Learning How to Fight

I take it back. I do know why I keep doing this. I do it because it challenges me, and because in the process of defending my sexuality, I become more secure in and at home with who I am and what I desire. Participating in those comments threads gets me reading other bloggers and gets us starting our own conversations. I participate because it makes me happy to support other kinky folks when they are being ridiculed or condemned, and it makes me happy to hear the voices of other kinky folk who have *my* back as well.

I also do it because sometimes, I need to remember why the anti-kink folks see BDSM the way they do, and to better understand their position so that when I find myself under attack, I can better defend myself in a way that might actually get through to them. On the Internet, I pretty much think it’s always a waste of time to try and change someone’s mind about this stuff. But I feel I can use these online skirmishes to practice my own defense for the inevitable battles I will have to fight with friends and loved ones. I’m not particularly out, at the moment, but someday, the time will come when a family member finds this blog, or a friend asks me about the o-rings secured to my loft bed frame, or a roommate comes home early and hears whipping noises coming from my room. And I realize that the more secure I feel in my ability to verbally defend myself, the less scared I’ll be of someone finding out about my sex life and the more open I’ll be able to feel with my friends.

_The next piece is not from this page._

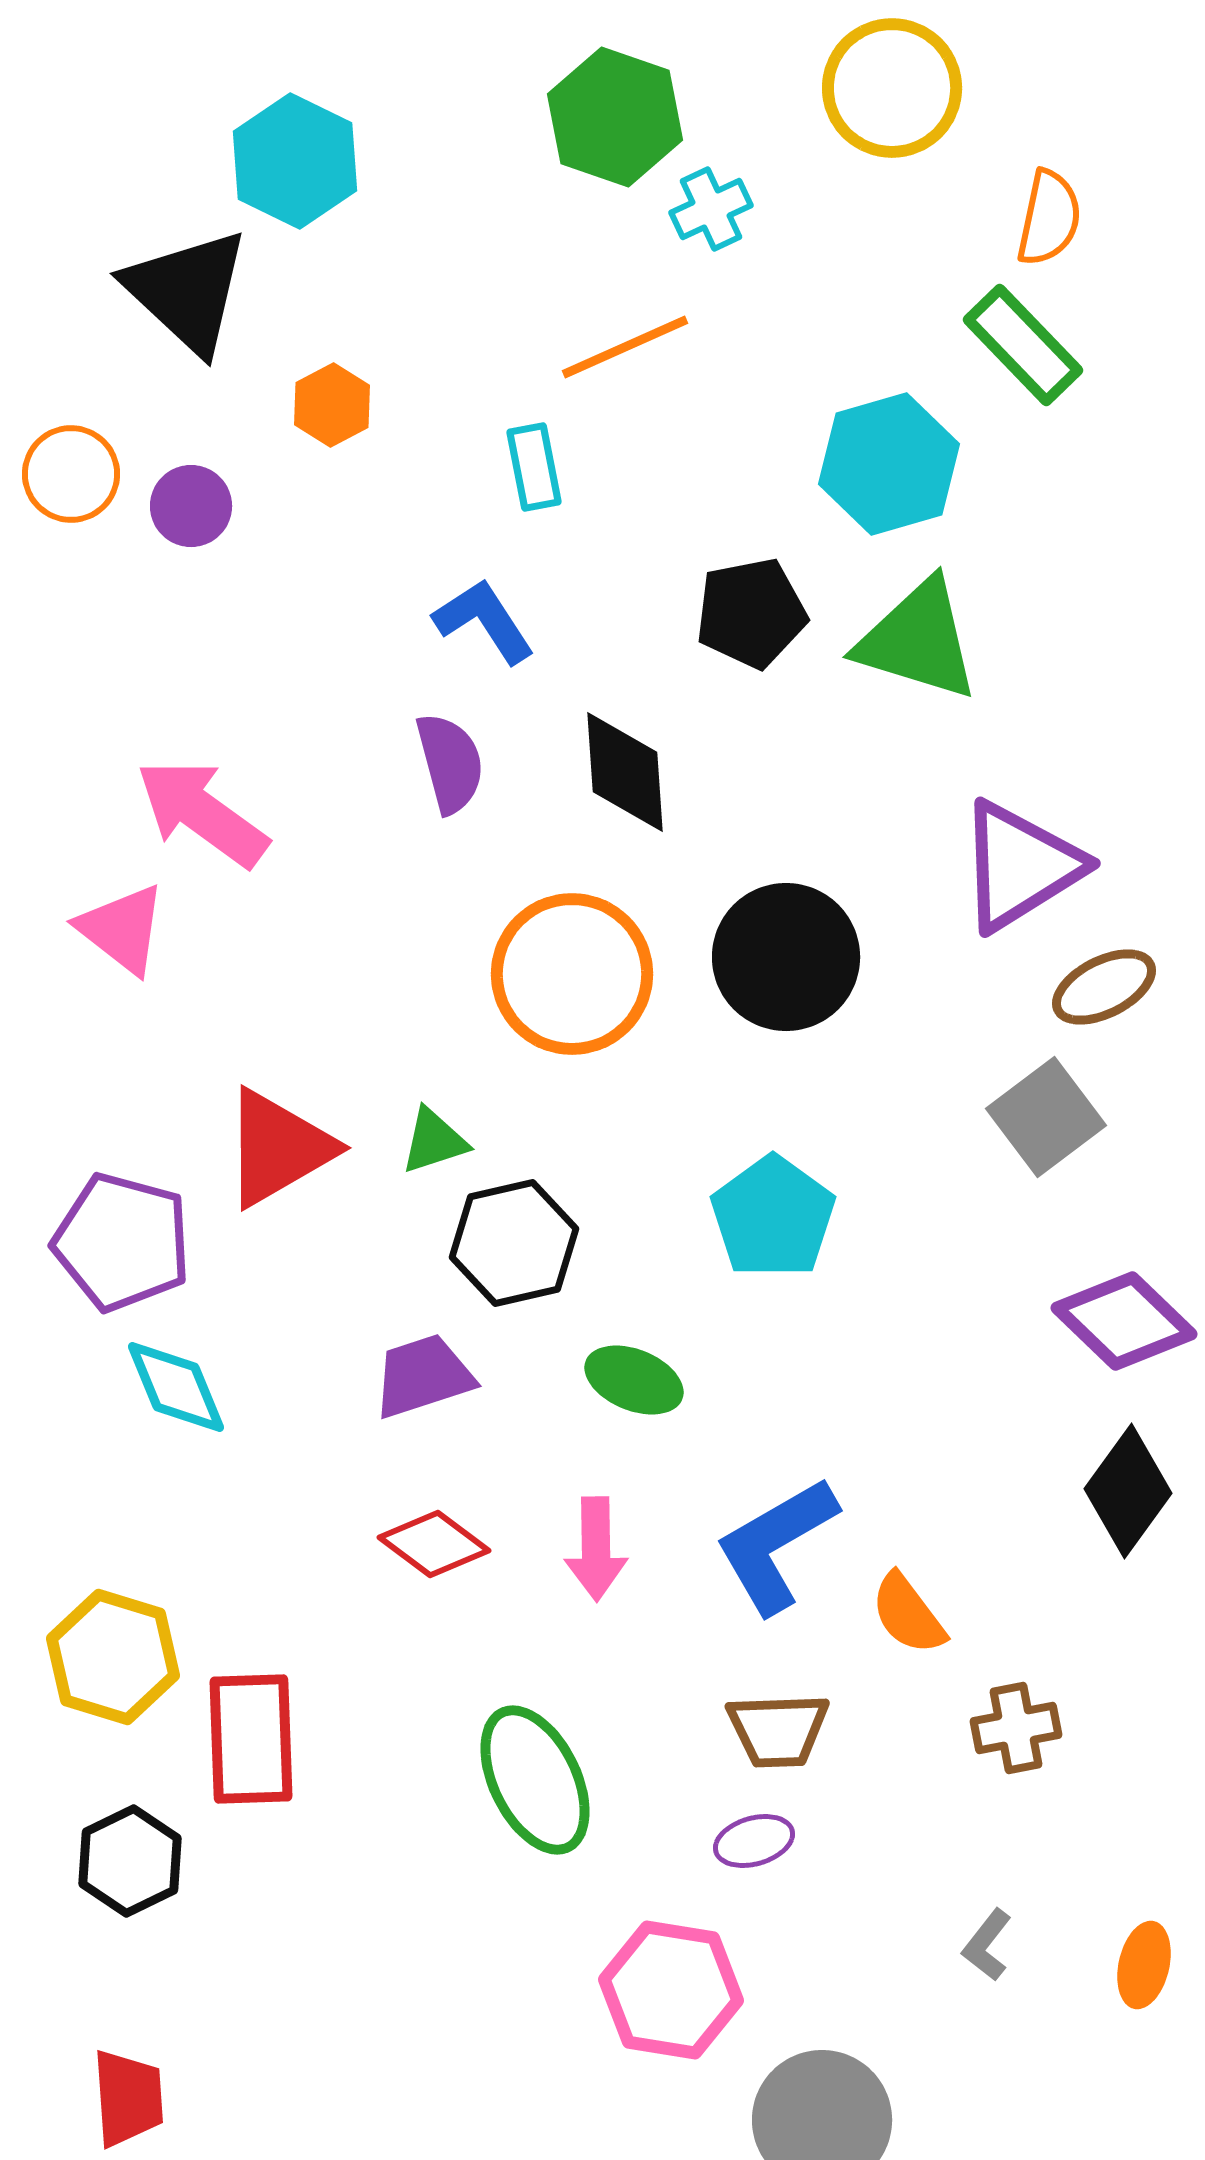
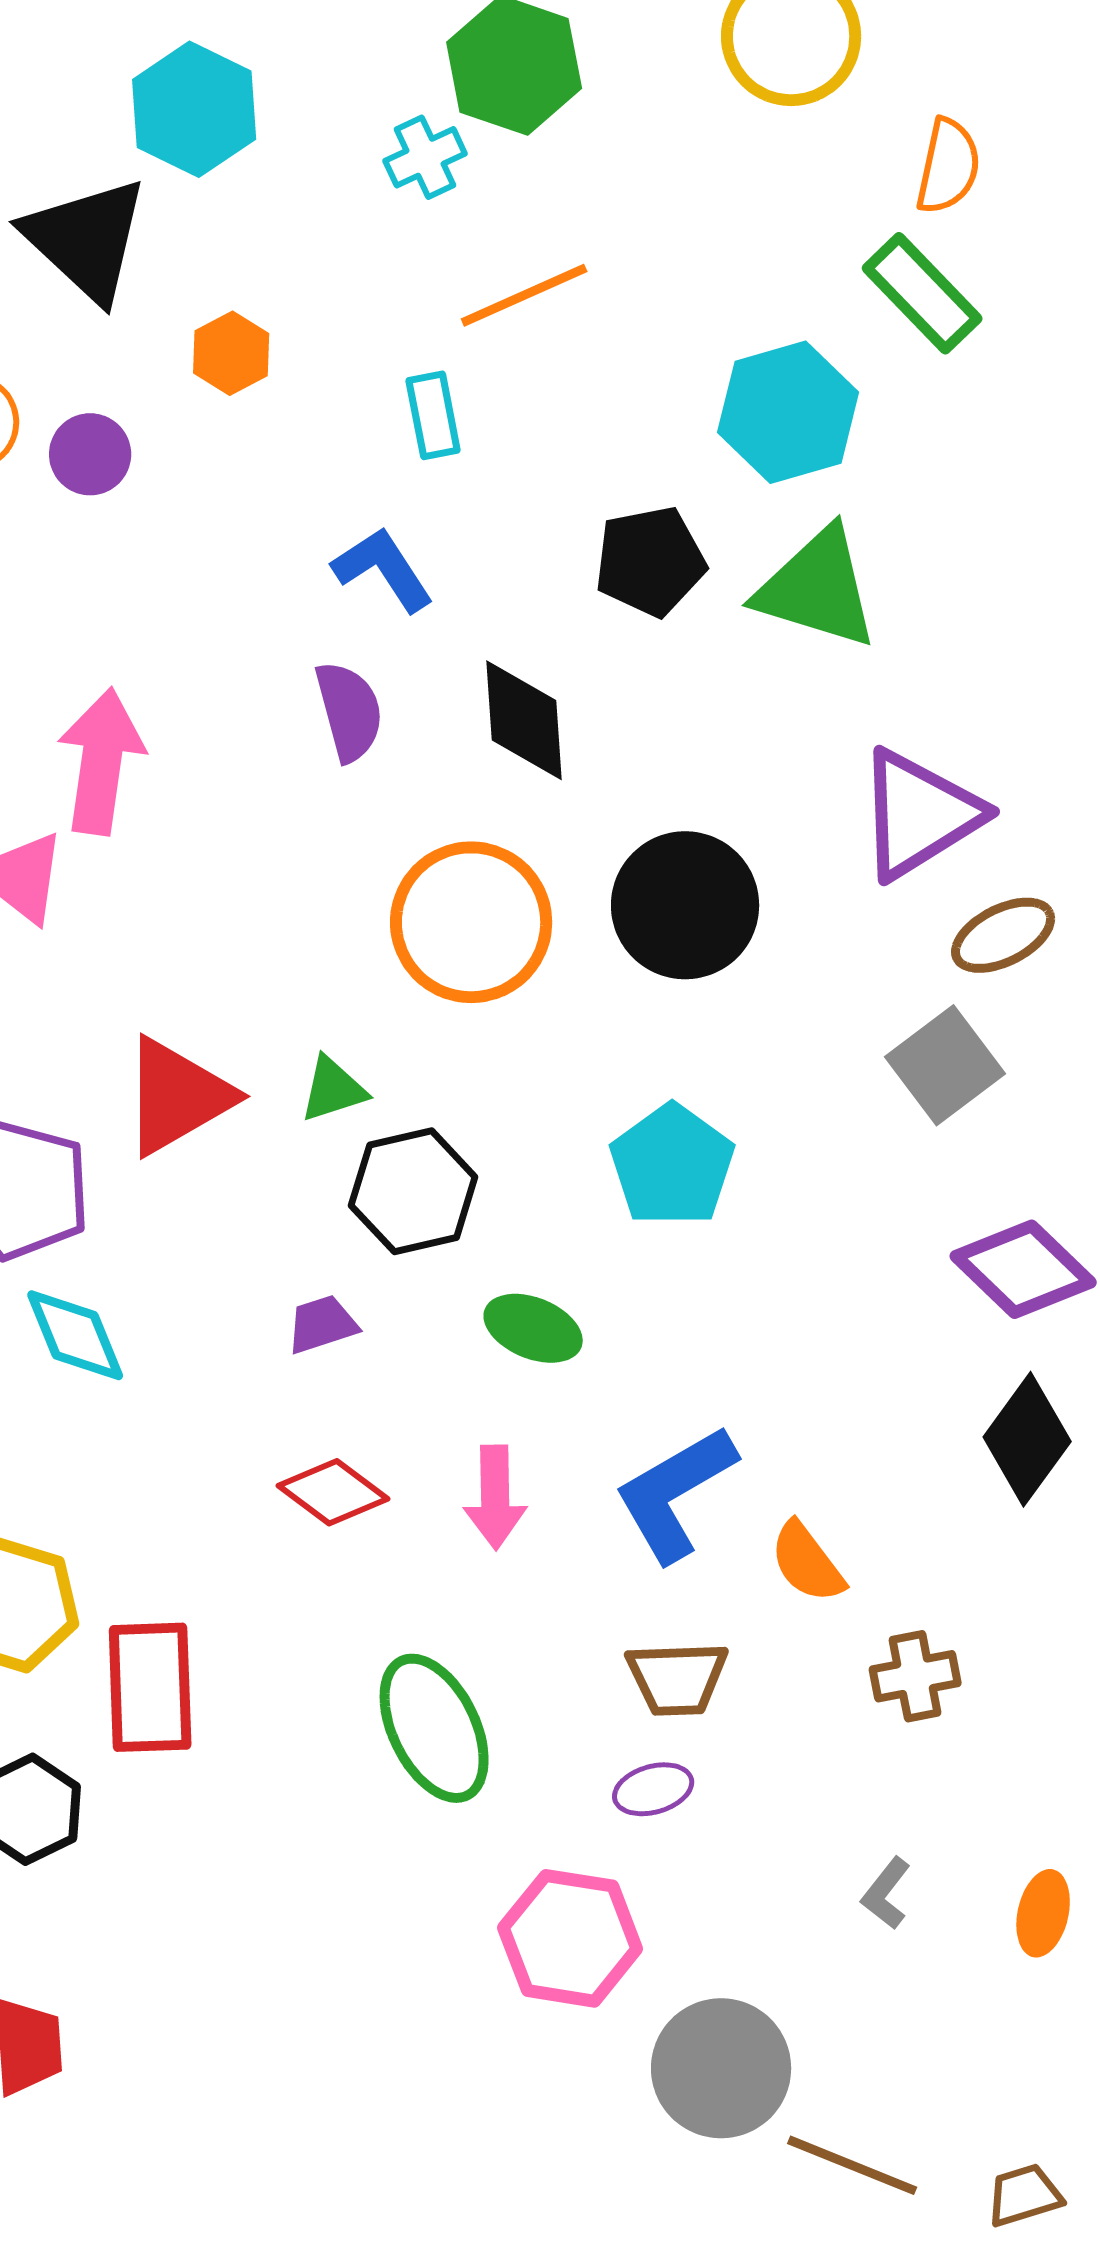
cyan cross: (711, 209) -> (425, 157), moved
pink arrow: (202, 813) -> (101, 761), turned 62
purple trapezoid: (423, 1376) -> (322, 1324), size x0.7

One thing that I’ve come to realize is that simply shrugging off demands to “examine my desires” isn’t the best way to deal with things. Oh, don’t get me wrong — it’s what I want to do, of course. My gut reaction to those who suggest that I haven’t “examined my desires” is a resounding “fuck you,” because let’s face it: most of us have done a hell of a lot of self-examination (and often a lot of self-hating) when it comes to our sexuality, and to suggest that we haven’t done so really trivializes the process we have all had to undergo in order to be able to speak openly about our desires in the first place.

But as right and justified as I might be to respond in this way, it doesn’t really get me anywhere if I’m earnestly trying to argue about this issue with someone.

So. First of all, I want to look at some of the responses that I most frequently hear from kinky folks when attacked by anti-kink people: consent, choice, and pleasure. (To be discussed in my next post…)

3 comments so far

  1. d on

    These “debates” would be more interesting in person. Of course, radical feminist “theory” is ultimately just faith based morality and thus cannot really be argued with.

  2. Joy on

    I couldn’t agree more d. One might have a more productive conversation with a brick wall.

  3. ranat on

    “I also do it because sometimes, I need to remember why the anti-kink folks see BDSM the way they do, and to better understand their position so that when I find myself under attack, I can better defend myself in a way that might actually get through to them. On the Internet, I pretty much think it’s always a waste of time to try and change someone’s mind about this stuff. But I feel I can use these online skirmishes to practice my own defense for the inevitable battles I will have to fight with friends and loved ones.”

    I feel very similarly about my participation in those debates. No one there was really there to actually see someone else’s point of view and maybe have their minds changed (on either side), so it would be pointless to actually try to alter the mindset of many of the anti-BDSM camp. Through participation, though, I can hone my argument into something that is much more concise and concrete than it was originally, and put that in my quiver. Because unfortunately we’re going to need our arrows yet.

    It’s also a little uncanny for me to read many of the anti-BDSM arguments, considering they were the same arguments I espoused for many years, albeit sans blistering hate-rage. I really can see where many of the anti-BDSM/radfem camp are coming from, and why BDSM would seem so scary and abusive at first glance. But the world is way, way, way more complex than just one person’s, one group’s, or one culture’s ideas.